Saved entries -
────────────────────

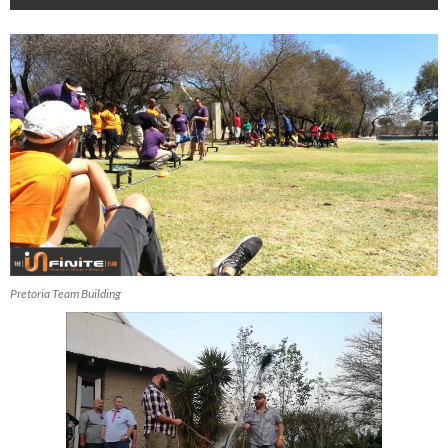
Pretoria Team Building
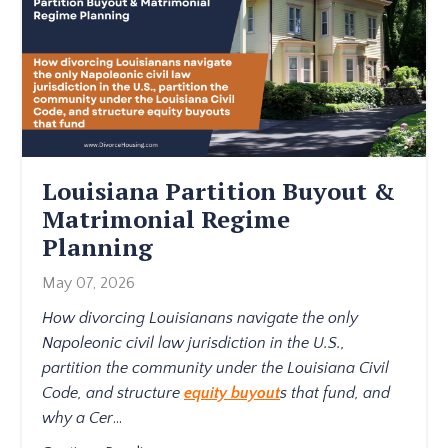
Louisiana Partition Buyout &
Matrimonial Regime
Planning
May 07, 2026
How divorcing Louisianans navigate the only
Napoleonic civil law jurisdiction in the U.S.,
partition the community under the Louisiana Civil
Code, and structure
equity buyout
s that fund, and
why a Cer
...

────────────────────

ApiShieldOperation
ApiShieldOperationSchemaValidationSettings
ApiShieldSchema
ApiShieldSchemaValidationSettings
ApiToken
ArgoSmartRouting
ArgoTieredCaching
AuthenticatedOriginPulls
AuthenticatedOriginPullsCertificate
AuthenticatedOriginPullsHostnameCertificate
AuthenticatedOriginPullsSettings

────────────────────

ABOUT THIS EXERCISE -
What you give back should be only the lines of the records above, starting at the line with "AuthenticatedOriginPullsHostnameCertificate" and ending at the line with "AuthenticatedOriginPullsSettings", restated word for word.

SOLUTION -
AuthenticatedOriginPullsHostnameCertificate
AuthenticatedOriginPullsSettings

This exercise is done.